LEADER-Management als wichtiges Standbein

Kennen gelernt haben sich die zwei Geographen in Stendal. Selbst Teil eines geförderten Modellvorhabens, haben sie sich im Büro für den Wettbewerb "Regionen aktiv – Land gestaltet Zukunft" damit befasst, wie die Altmark gestärkt werden kann. Als das Projekt auslief, fragten sie sich, wie es beruflich weitergehen könnte. Dank einer "guten Beraterin für Existenzgründung", wie sie erzählen, gingen sie 2008 den Schritt in die Selbständigkeit. Gleich zu Beginn kam der Auftrag für das LEADER-Management als wichtiges Standbein.

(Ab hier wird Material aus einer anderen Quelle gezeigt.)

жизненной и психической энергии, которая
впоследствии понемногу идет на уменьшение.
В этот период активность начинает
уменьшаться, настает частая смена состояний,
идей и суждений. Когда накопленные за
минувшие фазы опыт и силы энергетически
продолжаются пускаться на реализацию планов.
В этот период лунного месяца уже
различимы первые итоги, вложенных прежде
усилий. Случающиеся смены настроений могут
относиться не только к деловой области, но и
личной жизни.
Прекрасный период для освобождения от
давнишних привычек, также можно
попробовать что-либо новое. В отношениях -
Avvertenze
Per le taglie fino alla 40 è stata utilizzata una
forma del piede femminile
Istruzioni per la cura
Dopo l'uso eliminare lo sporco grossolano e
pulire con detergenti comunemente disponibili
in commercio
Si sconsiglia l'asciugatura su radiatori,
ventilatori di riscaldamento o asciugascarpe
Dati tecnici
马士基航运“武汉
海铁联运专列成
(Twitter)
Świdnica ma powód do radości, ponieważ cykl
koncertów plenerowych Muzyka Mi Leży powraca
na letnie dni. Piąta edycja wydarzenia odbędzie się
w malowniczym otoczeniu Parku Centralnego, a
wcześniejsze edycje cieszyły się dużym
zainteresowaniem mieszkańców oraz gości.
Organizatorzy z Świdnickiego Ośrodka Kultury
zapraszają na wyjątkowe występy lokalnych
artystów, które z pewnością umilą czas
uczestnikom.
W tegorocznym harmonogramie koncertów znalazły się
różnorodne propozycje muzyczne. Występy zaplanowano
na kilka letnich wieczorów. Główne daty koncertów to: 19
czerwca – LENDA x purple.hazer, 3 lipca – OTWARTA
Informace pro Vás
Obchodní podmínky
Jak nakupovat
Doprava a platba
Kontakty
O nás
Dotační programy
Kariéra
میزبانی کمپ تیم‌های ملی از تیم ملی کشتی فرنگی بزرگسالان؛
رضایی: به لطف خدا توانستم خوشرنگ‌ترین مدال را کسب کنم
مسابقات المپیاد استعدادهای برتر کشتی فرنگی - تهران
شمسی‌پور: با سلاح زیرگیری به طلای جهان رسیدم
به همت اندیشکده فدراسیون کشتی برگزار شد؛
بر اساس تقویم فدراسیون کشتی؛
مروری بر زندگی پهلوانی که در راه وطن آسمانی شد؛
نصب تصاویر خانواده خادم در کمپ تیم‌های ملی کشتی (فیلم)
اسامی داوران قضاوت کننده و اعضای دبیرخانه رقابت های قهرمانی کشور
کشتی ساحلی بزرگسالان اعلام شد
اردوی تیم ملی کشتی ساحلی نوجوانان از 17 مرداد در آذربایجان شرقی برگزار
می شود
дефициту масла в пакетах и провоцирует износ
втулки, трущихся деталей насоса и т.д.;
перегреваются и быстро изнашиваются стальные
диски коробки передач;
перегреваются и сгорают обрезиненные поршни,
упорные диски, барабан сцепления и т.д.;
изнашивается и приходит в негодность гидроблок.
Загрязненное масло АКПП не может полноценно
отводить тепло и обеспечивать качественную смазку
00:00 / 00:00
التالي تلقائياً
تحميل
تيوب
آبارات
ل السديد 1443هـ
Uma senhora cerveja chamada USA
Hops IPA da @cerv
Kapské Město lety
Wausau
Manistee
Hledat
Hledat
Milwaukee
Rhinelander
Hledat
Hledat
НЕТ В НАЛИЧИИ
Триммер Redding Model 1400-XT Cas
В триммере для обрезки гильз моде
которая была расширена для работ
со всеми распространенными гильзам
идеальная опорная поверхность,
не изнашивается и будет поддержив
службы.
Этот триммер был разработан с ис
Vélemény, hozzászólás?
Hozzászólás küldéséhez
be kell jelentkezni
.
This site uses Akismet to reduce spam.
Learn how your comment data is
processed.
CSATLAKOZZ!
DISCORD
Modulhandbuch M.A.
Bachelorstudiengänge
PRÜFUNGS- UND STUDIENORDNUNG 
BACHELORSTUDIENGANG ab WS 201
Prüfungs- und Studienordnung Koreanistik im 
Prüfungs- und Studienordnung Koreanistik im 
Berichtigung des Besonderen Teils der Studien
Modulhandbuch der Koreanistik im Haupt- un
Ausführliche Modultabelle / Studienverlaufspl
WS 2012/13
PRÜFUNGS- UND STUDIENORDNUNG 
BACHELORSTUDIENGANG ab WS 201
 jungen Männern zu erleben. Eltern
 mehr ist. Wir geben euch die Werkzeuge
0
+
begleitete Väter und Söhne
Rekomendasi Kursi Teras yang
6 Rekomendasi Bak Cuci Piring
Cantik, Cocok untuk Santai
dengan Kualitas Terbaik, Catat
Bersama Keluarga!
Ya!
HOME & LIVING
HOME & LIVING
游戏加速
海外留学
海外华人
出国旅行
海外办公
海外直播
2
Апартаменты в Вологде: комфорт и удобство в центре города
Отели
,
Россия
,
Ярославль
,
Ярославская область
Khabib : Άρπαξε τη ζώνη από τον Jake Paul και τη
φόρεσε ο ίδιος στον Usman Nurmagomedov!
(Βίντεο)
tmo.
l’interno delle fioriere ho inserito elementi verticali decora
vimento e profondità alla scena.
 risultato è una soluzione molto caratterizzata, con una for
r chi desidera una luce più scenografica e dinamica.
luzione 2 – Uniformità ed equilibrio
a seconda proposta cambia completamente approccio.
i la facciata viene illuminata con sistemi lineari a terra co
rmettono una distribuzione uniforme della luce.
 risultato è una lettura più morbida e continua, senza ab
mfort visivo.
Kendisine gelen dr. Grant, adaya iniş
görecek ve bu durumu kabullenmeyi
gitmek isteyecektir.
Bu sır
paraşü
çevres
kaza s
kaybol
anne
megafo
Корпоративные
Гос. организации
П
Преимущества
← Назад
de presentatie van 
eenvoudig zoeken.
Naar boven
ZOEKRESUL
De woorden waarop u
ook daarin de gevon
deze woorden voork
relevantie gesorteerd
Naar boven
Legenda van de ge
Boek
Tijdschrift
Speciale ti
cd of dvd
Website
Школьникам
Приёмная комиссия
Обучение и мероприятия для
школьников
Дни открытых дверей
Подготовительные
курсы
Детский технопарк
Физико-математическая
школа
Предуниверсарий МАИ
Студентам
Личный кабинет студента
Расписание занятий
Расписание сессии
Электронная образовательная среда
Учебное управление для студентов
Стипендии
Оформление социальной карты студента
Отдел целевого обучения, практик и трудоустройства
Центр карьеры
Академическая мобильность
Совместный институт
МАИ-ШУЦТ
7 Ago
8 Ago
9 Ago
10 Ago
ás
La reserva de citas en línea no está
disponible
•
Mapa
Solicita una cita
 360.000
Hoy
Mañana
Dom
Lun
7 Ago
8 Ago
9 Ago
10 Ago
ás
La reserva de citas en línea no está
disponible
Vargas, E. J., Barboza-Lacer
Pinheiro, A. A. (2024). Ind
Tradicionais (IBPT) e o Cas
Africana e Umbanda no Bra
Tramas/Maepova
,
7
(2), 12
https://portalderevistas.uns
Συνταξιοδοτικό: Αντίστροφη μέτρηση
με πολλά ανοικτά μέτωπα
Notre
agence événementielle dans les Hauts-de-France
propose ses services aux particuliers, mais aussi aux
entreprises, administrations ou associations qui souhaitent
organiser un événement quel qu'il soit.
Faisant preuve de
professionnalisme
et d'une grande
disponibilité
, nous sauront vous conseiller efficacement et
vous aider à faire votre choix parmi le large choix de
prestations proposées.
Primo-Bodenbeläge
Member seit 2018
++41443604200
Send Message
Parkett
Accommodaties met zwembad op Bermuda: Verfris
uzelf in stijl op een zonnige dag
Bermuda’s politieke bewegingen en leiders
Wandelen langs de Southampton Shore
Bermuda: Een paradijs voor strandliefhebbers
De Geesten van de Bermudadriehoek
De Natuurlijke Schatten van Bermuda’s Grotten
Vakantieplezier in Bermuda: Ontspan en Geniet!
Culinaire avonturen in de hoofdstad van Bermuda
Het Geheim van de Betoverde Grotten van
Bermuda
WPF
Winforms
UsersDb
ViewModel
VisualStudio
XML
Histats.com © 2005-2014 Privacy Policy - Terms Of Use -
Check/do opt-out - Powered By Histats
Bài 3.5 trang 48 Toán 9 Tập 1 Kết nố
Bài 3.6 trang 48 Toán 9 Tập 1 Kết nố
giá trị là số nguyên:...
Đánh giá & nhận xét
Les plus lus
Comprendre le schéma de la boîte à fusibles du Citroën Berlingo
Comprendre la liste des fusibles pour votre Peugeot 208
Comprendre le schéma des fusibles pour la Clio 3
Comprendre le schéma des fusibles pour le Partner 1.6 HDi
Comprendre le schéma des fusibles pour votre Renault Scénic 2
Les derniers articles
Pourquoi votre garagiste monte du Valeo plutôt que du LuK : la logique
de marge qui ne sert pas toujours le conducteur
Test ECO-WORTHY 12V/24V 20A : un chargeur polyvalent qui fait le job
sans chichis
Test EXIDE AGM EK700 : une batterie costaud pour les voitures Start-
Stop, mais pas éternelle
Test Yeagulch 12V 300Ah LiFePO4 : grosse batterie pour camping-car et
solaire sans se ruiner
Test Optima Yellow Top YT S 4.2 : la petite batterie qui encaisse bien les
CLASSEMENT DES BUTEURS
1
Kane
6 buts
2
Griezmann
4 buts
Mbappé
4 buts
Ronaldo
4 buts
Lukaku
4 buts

Als solche Manager sind sie Ansprechpartner für alle Angelegenheiten rund um das Förderprogramm in der Region und betreuen die sogenannten Lokalen Aktionsgruppen Uchte-Tanger-Elbe und Elb-Havel-Winkel.
Die Lokalen Aktionsgruppen erarbeiten vor Ort die Entwicklungskonzepte und erhalten vom Land ein festgelegtes Budget. Sie prüfen, was in der Region gebraucht wird, nehmen die Bewerbungen von Interessierten entgegen, erstellen eine Prioritätenliste und helfen bei der Antragstellung. Wenn Paetow und Gäde zu neuen Ideen aufrufen, können sie schon mal 40 Projekte auf den Tisch bekommen. Wie viele davon am Ende förderfähig sind, hängt aber von den aktuellen Richtlinien ab – und die werden mit den Jahren immer komplexer. "Manchmal denke ich, wir sind keine Manager mehr, sondern Förderübersetzer. Wie das Schmiermittel zwischen den Förderprogrammen und den vielen Machern vor Ort", sagt Sibylle Paetow.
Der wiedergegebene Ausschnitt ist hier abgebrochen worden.